O meu pai chama-se Vítor e sempre trabalhou na Corticeira Amorim. Trabalhou lá mais de 20 anos. A minha mãe chama-se Maria Beatriz, trabalhou numa fábrica de sapatos e depois mudou-se para uma fábrica de móveis. O meu pai trabalhava por turnos, levava-me à escola e depois era a minha mãe que me ia buscar quando saía do emprego. A minha mãe só deixou de trabalhar quando teve um problema oncológico e o meu pai trabalha ainda hoje.

O problema de saúde da sua mãe está controlado?
Sim, ela teve esse problema há quase dez anos, mas o cancro é imprevisível e a minha mãe tem de ser muito acompanhada. O histórico familiar dela é mau, pois já faleceram irmãs dela com o mesmo problema. Por isso é que todo o cuidado é pouco.
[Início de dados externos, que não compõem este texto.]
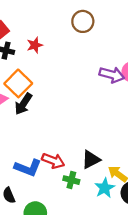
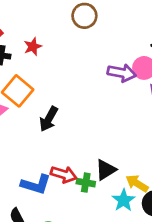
black arrow: (23, 104) -> (49, 119), moved
green cross: (71, 180) -> (86, 183), moved

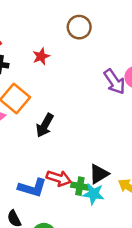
red star: (33, 47) -> (41, 56), moved
purple arrow: (122, 73) -> (114, 82), turned 44
cyan star: (124, 200) -> (93, 194), moved, turned -30

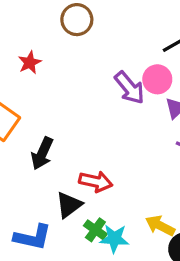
black triangle: (99, 174) -> (69, 205), moved
red arrow: (59, 178) -> (96, 182), moved
green cross: (80, 186) -> (95, 230), turned 30

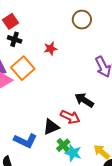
red star: (30, 63) -> (50, 49), moved
black arrow: (42, 153) -> (84, 100), moved, turned 84

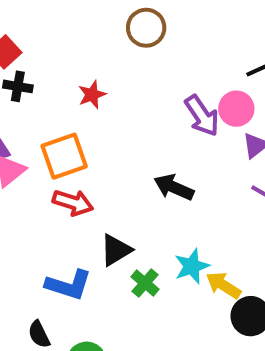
orange square: (23, 68) -> (64, 156), moved, turned 30
red arrow: (70, 117) -> (73, 203), moved
cyan star: (73, 153) -> (192, 266), moved, turned -30

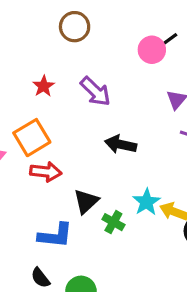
pink circle: (236, 109) -> (152, 50), moved
purple arrow: (202, 116) -> (95, 91), moved

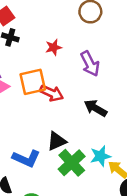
red arrow: (46, 172) -> (52, 93), moved
green cross: (113, 222) -> (72, 163), size x1.6

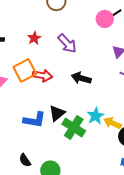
blue L-shape: (26, 158) -> (34, 120), moved

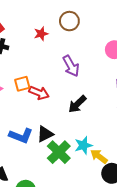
red star: (34, 38) -> (41, 34), moved
orange square: (25, 70) -> (22, 84), size x0.7
black arrow: (81, 78) -> (77, 104), turned -72

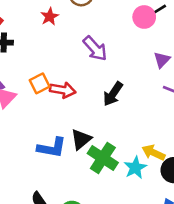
cyan star: (83, 145) -> (135, 168), moved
Gostava de fazer coleções de cromos e ter posters de ídolos na parede do quarto?
O meu pai diz que eu pedia bolas, sempre bolas. Fiz algumas cadernetas, mas sobretudo queria ter bolas de futebol. Não tinha um grande ídolo. Aliás, o meu pai era e é o meu ídolo. Ele jogava futsal, era esquerdino e eu lembro-me de lhe dizer ‘pai, quem me dera trocar o meu pé direito pelo teu esquerdo’. Jogava muito, era incrível, mas nunca deu valor ao talento que tinha. Sempre foi muito fácil ter regras e segui-las, porque os meus pais incutiram-me tudo isso: ir dormir cedo, comer bem, ser aplicado no trabalho. Sem falar no meu pai, posso dizer que o meu primeiro ídolo foi o João Moutinho e depois o Iniesta e o Xavi. Parei aí.

Lembra-se da primeira vez que foi a um estádio ver um jogo?
Seguia um pouco o Feirense, cheguei a ir ver os seniores. Mas a minha primeira memória concreta já é de Alvalade. Tinha 12 anos e fui de autocarro com os meus colegas ver um jogo da equipa principal do Sporting.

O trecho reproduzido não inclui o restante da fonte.